# Installing as only OS on new Lenovo L340 Ryzen 5 system



## SteveWisc (Jul 24, 2019)

Recently bought two Lenovo L340 17in Ryzen 5 Win 10 laptops for a stupid good price. Looking to install BSD on one of them. 
Cut my teeth, many years ago, on a 3B2 system, but just retired from 30+ years in WinWorld. Considering the specs, the slowest and most frustrating machine I've ever had.

Concerns: 
Bios
Driver for Radeon Vega graphics

Tips, advice and warnings would be greatly appreciated.


----------



## SirDice (Jul 24, 2019)

SteveWisc said:


> Driver for Radeon Vega graphics


In addition to the handbook, have a look here: https://wiki.freebsd.org/Graphics#AMD_Graphics
(the handbook doesn't contain this information yet)

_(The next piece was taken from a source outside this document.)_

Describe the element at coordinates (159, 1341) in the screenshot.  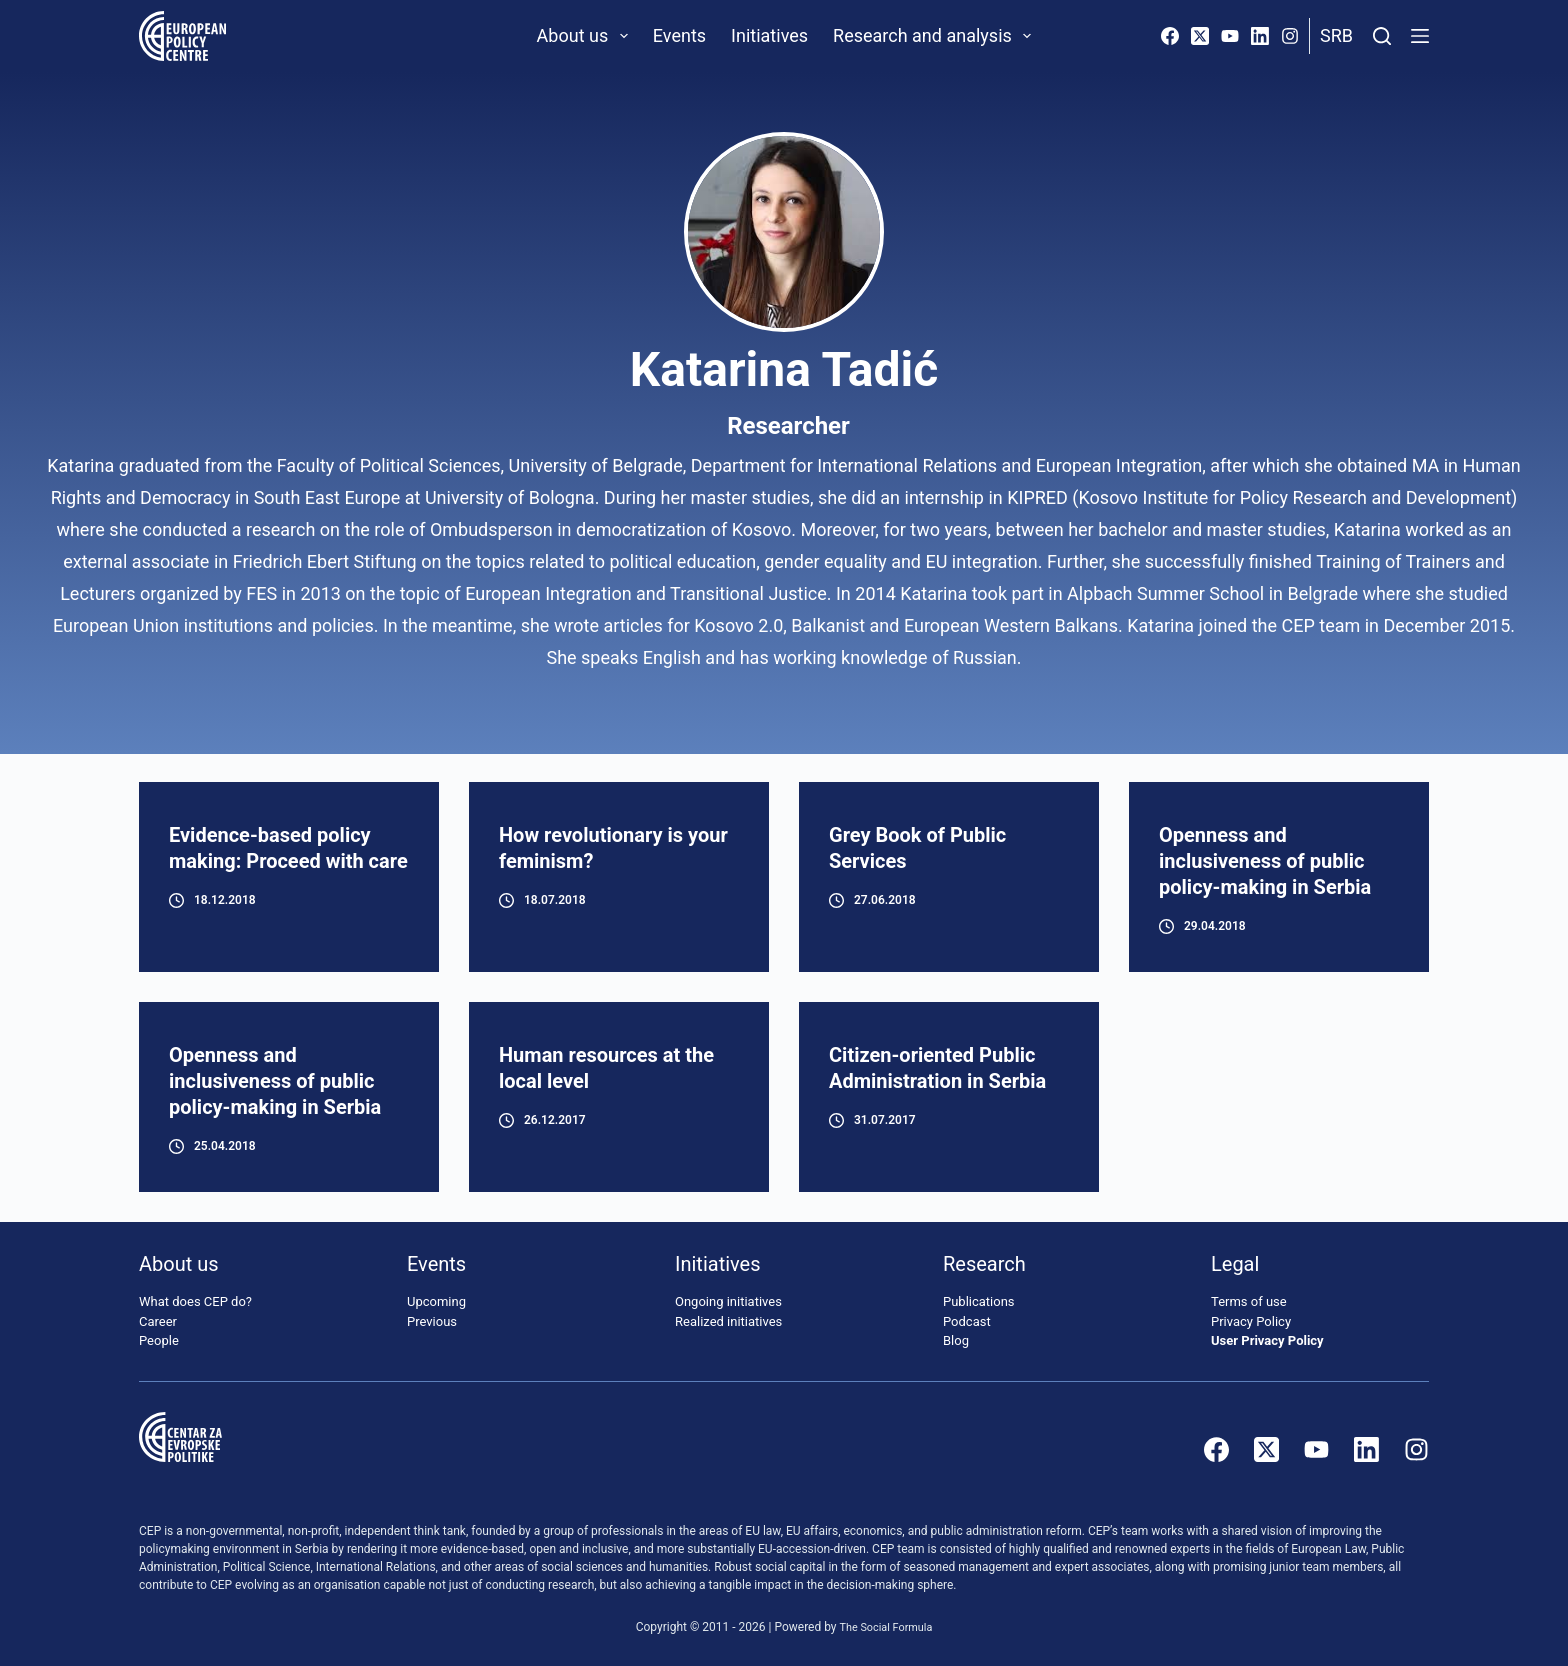 I see `People` at that location.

There are a few threads regarding Ryzen, be sure to check those too.


----------



## SteveWisc (Jul 24, 2019)

Thank-you! I was pleasantly surprised at what "clicked". Having said that, it's time to break out the shop vac and clean the cob webs. 
This has motivated me to purchase a long lost friend, UNIX and Linux System Administration Handbook*. *
5th edition? How time flies.


----------